So, the Legal Services Commission has suspended The Shaftesbury Group’s contract to provide telephone advice at the police station.

This comes a fortnight after we revealed that predecessor firm Bostalls - owned and run by the same people as Shaftesbury - had been placed into liquidation, leaving the taxpayer tens of thousands of pounds out of pocket.

This curious affair – Bostalls/Shaftesbury owner Andy Scripture says he set up the new company because he wanted to distribute golfing aids from Thailand – is surely deserving of further scrutiny.

Back in 2007, the then Law Society president wrote to the Solicitors Regulation Authority outlining a raft of concerns about granting a waiver to Bostalls, which allowed it to operate despite the fact that it was not owned by a solicitor.

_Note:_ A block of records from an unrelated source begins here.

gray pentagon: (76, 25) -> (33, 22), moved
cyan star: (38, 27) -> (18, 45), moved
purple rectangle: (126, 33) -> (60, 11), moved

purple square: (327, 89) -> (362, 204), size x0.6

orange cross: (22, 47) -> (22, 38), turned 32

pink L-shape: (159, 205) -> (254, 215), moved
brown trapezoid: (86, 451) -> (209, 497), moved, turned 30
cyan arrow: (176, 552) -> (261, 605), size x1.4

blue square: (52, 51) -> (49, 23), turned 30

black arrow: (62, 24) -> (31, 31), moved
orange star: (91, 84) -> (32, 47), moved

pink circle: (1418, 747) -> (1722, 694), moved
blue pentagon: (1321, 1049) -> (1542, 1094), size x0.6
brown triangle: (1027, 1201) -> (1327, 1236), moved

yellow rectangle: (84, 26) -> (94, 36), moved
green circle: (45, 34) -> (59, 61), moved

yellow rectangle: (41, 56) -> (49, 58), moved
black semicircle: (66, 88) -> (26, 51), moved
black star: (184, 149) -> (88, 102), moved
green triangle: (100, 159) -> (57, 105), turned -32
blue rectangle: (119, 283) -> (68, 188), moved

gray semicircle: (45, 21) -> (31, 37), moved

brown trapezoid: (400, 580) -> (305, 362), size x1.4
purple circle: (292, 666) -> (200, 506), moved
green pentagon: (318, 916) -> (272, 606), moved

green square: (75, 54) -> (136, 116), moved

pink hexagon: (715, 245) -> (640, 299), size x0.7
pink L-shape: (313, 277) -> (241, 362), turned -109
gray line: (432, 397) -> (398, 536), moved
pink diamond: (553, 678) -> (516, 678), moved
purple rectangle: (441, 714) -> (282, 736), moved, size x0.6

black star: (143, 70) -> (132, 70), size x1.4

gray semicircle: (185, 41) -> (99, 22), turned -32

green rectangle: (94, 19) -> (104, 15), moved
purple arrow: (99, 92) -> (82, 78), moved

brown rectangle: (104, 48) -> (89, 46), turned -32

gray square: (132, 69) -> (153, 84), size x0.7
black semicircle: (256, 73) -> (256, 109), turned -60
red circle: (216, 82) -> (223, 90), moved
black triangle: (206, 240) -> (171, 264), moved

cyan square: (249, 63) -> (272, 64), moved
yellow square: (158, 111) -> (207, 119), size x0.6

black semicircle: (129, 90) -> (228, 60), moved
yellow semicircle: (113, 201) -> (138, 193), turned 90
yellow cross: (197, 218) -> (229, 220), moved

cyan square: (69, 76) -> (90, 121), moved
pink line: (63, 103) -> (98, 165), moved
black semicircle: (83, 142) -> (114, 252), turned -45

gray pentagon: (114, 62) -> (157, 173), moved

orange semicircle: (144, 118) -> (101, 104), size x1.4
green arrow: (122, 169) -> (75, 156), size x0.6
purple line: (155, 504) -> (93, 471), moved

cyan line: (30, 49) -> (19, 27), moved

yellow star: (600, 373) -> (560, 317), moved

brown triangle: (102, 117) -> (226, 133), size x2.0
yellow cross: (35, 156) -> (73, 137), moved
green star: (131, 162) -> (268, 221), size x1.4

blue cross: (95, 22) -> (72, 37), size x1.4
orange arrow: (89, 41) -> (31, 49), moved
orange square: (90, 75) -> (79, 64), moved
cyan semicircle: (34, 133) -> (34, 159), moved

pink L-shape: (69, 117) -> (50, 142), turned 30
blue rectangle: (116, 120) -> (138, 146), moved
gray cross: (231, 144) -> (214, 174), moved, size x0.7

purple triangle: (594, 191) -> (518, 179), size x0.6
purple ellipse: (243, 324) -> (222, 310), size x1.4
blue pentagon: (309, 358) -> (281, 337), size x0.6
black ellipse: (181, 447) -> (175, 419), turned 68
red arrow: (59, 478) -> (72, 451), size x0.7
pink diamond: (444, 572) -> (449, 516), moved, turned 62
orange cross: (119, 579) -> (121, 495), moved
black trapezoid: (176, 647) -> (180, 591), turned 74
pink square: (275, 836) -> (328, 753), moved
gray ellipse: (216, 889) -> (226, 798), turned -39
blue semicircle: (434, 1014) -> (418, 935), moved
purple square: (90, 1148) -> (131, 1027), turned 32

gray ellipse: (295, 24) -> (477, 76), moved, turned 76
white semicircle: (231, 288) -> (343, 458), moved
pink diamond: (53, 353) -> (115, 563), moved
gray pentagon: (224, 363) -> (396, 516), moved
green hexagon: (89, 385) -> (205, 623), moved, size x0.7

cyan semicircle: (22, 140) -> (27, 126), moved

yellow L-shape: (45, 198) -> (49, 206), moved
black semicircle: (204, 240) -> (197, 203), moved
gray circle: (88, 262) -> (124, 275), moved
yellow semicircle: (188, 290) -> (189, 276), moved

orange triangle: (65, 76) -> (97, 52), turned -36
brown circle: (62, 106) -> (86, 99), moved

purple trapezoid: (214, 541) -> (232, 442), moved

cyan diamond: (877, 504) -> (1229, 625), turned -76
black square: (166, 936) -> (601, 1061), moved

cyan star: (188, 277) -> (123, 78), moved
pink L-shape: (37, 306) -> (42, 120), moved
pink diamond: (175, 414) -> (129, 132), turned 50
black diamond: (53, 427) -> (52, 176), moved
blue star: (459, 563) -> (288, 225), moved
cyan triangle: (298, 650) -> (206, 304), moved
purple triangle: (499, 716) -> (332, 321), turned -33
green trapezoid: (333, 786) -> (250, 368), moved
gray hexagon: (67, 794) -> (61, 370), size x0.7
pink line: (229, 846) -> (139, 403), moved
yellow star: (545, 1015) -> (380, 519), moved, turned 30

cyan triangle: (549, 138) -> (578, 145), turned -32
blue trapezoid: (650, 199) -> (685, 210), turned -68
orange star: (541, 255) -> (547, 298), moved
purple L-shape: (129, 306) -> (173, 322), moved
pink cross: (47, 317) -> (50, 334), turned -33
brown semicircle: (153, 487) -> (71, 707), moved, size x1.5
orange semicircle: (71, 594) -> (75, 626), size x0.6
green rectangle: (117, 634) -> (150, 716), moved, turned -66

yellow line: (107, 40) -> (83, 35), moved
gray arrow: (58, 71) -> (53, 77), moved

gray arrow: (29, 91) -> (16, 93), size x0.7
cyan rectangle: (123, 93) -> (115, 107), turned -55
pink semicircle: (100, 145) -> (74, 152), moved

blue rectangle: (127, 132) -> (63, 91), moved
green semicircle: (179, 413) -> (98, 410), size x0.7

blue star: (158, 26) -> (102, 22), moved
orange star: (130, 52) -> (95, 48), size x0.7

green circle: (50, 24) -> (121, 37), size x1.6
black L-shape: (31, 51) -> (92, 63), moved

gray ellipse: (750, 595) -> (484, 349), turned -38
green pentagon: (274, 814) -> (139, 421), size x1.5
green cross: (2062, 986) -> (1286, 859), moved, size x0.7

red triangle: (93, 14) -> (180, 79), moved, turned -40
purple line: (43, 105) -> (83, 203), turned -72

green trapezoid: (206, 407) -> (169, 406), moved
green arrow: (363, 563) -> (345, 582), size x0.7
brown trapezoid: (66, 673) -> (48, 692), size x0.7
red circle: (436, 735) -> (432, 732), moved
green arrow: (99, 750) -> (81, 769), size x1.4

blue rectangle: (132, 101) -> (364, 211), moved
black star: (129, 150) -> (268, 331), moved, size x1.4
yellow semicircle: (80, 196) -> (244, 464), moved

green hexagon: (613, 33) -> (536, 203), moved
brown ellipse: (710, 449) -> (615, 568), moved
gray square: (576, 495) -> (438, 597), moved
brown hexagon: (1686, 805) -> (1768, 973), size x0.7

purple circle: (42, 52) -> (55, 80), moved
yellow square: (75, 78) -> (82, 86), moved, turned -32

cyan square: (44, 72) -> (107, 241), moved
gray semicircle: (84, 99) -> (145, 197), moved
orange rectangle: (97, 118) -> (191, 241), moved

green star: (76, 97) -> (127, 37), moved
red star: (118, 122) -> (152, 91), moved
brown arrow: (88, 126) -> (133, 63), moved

Chancery Lane focused on the fact that the agency was an unregulated commercial body and the move pre-empted the establishment of alternative business structures.

‘There will be significant risks involved in the provision of legal advice by an organisation run and almost entirely staffed by non-solicitors,’ the Society’s legal aid manager Richard Miller said at the time.

How prophetic those words now appear.

The LSC won’t say why it has imposed the suspension, while the SRA is likely to face the awkward decision of whether to grant another waiver, this time to Shaftesbury.

We await that decision with interest.